Byte [] BS = Str. getbytes ();
Return new string (BS, newcharset); // encode a new character to generate a string.
}
Return NULL;
}

/***//**
* Implementation of string encoding conversion
* @ Param STR the string to be converted
* @ Param oldcharset source Character Set
* @ Param newcharset target Character Set
*/
Public String changecharset (string STR, string oldcharset, string newcharset) throws unsupportedencodingexception ...{
If (STR! = NULL )...{
// Decodes a string using the source character encoding
Byte [] BS = Str. getbytes (oldcharset );
Return new string (BS, newcharset );
}
Return NULL;
}

Public static void main (string [] ARGs) throws unsupportedencodingexception ...{
Changecharset test = new changecharset ();
String STR = "this is a Chinese string! ";
System. Out. println ("str:" + Str );

String GBK = test. togbk (STR );
System. Out. println ("converted to GBK Code:" + GBK );
System. Out. println ();

String ASCII = test. toascii (STR );
System. Out. println ("convert to US-ASCII:" + ASCII );
System. Out. println ();

String iso88591 = test. toiso_8859_1 (STR );
System. Out. println ("converted to ISO-8859-1 Code:" + iso88591 );
System. Out. println ();

GBK = test. changecharset (iso88591, iso_8859_1, GBK );
System. Out. println ("then convert the ISO-8859-1 code string into GBK Code:" + GBK );
System. Out. println ();

String utf8 = test. toutf_8 (STR );
System. Out. println ();
System. Out. println ("convert to UTF-8 Code:" + utf8 );
String utf16be = test. toutf_16be (STR );
System. Out. println ("convert to UTF-16BE Code:" + utf16be );
GBK = test. changecharset (utf16be, utf_16be, GBK );
System. Out. println ("then convert the characters encoded by the UTF-16BE to GBK:" + GBK );
System. Out. println ();

String utf16le = test. toutf_16le (STR );
System. Out. println ("convert to UTF-16LE Code:" + utf16le );
GBK = test. changecharset (utf16le, utf_16le, GBK );
System. Out. println ("then convert the UTF-16LE-encoded string to GBK:" + GBK );
System. Out. println ();

String UTF16 = test. toutf_16 (STR );
System. Out. println ("convert to UTF-16 Code:" + UTF16 );
String gb2312 = test. changecharset (UTF16, utf_16, gb2312 );
System.

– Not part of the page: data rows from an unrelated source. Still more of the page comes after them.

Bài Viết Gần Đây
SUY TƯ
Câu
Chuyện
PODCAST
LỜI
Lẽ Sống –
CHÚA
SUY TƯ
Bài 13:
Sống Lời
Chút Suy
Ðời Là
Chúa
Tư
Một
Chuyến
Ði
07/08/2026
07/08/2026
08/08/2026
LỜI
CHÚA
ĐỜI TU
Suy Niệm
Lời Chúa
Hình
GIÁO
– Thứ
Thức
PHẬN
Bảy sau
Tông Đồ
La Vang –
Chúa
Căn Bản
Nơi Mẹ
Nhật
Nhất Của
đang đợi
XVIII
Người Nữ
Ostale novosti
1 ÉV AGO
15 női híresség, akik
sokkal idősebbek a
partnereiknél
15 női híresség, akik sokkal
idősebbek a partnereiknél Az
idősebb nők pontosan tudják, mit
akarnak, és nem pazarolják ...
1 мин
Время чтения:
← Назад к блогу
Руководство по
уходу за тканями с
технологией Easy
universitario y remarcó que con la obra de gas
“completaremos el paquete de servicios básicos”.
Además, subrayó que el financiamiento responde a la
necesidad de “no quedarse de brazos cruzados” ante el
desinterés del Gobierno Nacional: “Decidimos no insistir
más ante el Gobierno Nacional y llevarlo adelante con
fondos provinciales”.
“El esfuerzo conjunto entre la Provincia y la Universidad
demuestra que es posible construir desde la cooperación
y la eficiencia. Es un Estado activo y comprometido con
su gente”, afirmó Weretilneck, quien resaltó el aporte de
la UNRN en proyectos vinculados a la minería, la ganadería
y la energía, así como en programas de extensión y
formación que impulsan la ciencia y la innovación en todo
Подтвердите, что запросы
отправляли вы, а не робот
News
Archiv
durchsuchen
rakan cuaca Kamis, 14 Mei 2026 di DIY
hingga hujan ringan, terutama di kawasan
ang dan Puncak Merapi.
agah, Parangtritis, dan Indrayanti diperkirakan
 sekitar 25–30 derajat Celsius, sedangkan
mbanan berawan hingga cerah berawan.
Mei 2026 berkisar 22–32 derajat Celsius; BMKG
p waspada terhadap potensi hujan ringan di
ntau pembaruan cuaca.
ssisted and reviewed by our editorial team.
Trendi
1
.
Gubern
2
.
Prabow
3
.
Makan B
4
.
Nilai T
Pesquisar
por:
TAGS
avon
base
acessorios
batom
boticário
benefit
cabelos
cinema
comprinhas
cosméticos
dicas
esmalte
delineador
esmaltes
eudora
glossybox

Out. println ("convert the UTF-16-encoded string to gb2312:" + gb2312 );
}

}
 

Output result:

 

STR: This is a Chinese string!
Convert to GBK: This is a Chinese string!

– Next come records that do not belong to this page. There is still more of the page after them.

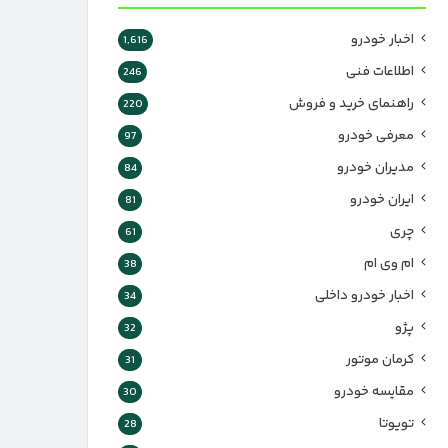
اخبار خودرو
1,616
اطلاعات فنی
246
راهنمای خرید و فروش
220
معرفی خودرو
97
مدیران خودرو
84
ایران خودرو
81
چری
61
ام وی ام
38
اخبار خودرو داخلی
34
پژو
32
کرمان موتور
31
مقایسه خودرو
30
تویوتا
28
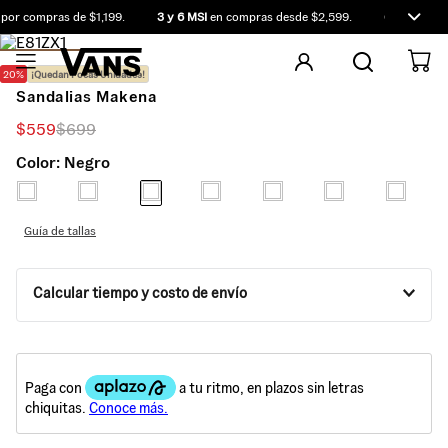
por compras de $1,199.
3 y 6 MSI
en compras desde $2,599.
Compra ante
20%
¡Quedan Pocas Unidades!
Sandalias Makena
$
559
$
699
Color:
Negro
Guía de tallas
Calcular tiempo y costo de envío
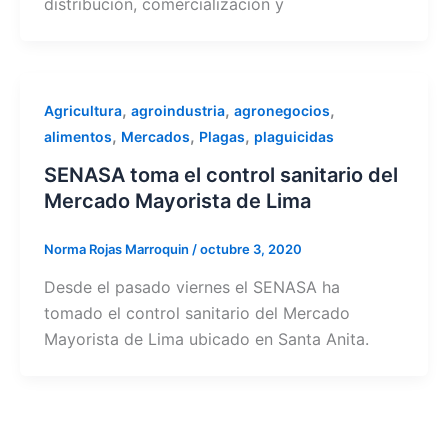
distribución, comercialización y
,
,
,
Agricultura
agroindustria
agronegocios
,
,
,
alimentos
Mercados
Plagas
plaguicidas
SENASA toma el control sanitario del
Mercado Mayorista de Lima
Norma Rojas Marroquin
/
octubre 3, 2020
Desde el pasado viernes el SENASA ha
tomado el control sanitario del Mercado
Mayorista de Lima ubicado en Santa Anita.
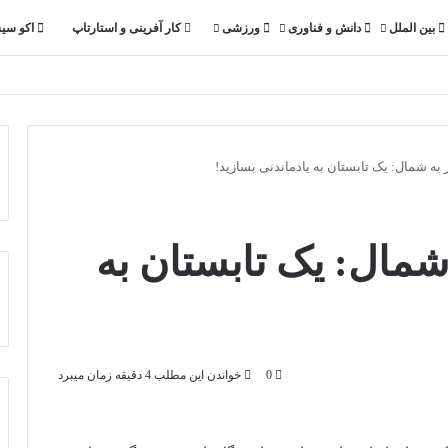
بین الملل
دانش و فناوری
ورزشی
کار آفرینی و استارتاپ
اکو سی
به شمال: یک تابستان به یاد‌ماندنی بسازید!
شمال: یک تابستان به
0
خواندن این مطلب 4 دقیقه زمان میبرد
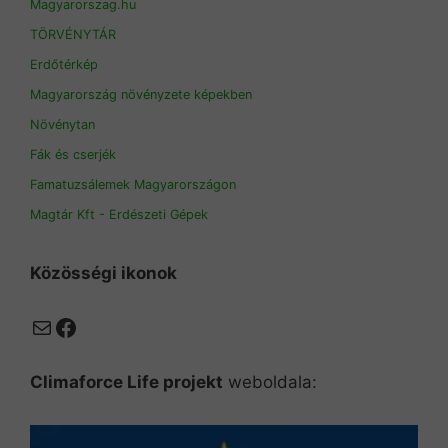
Magyarorszag.hu
TÖRVÉNYTÁR
Erdőtérkép
Magyarország növényzete képekben
Növénytan
Fák és cserjék
Famatuzsálemek Magyarországon
Magtár Kft - Erdészeti Gépek
Közösségi ikonok
Mail
Facebook
Climaforce Life projekt
weboldala:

Convert to US-ASCII: This is ?????? String!

Convert to ISO-8859-1 code: This is ?????? String!

Then convert the ISO-8859-1 code string into GBK code: This is a Chinese string!

Convert to UTF-8 code: This is ????? String!
Convert to UTF-16BE code: Week? Too many ????
Then convert the character of UTF-16BE encoding into GBK code: This is a Chinese string!

Converted to UTF-16LE code: Orange ????? Craftsman's father VIII
Then convert the UTF-16LE encoded string into GBK code: This is a Chinese string!

Convert to UTF-16 code: Week? Too many ????
Then convert the UTF-16 encoded string into gb2312 code :? This is a Chinese string!
 

Iii. source code analysis:
To change the string encoding, follow these steps:
1. Call the getbyte method of string to decode the string and obtain the byte array of the string (the byte array does not carry any information about the encoding format, and only the characters have the encoding format)
2. Construct a New String object based on the byte array and the new character encoding.

 

Related Article

Contact Us

The content source of this page is from Internet, which doesn't represent Alibaba Cloud's opinion; products and services mentioned on that page don't have any relationship with Alibaba Cloud. If the content of the page makes you feel confusing, please write us an email, we will handle the problem within 5 days after receiving your email.

If you find any instances of plagiarism from the community, please send an email to: info-contact@alibabacloud.com and provide relevant evidence. A staff member will contact you within 5 working days.

A Free Trial That Lets You Build Big!

Start building with 50+ products and up to 12 months usage for Elastic Compute Service

  • Sales Support

    1 on 1 presale consultation

  • After-Sales Support

    24/7 Technical Support 6 Free Tickets per Quarter Faster Response

  • Alibaba Cloud offers highly flexible support services tailored to meet your exact needs.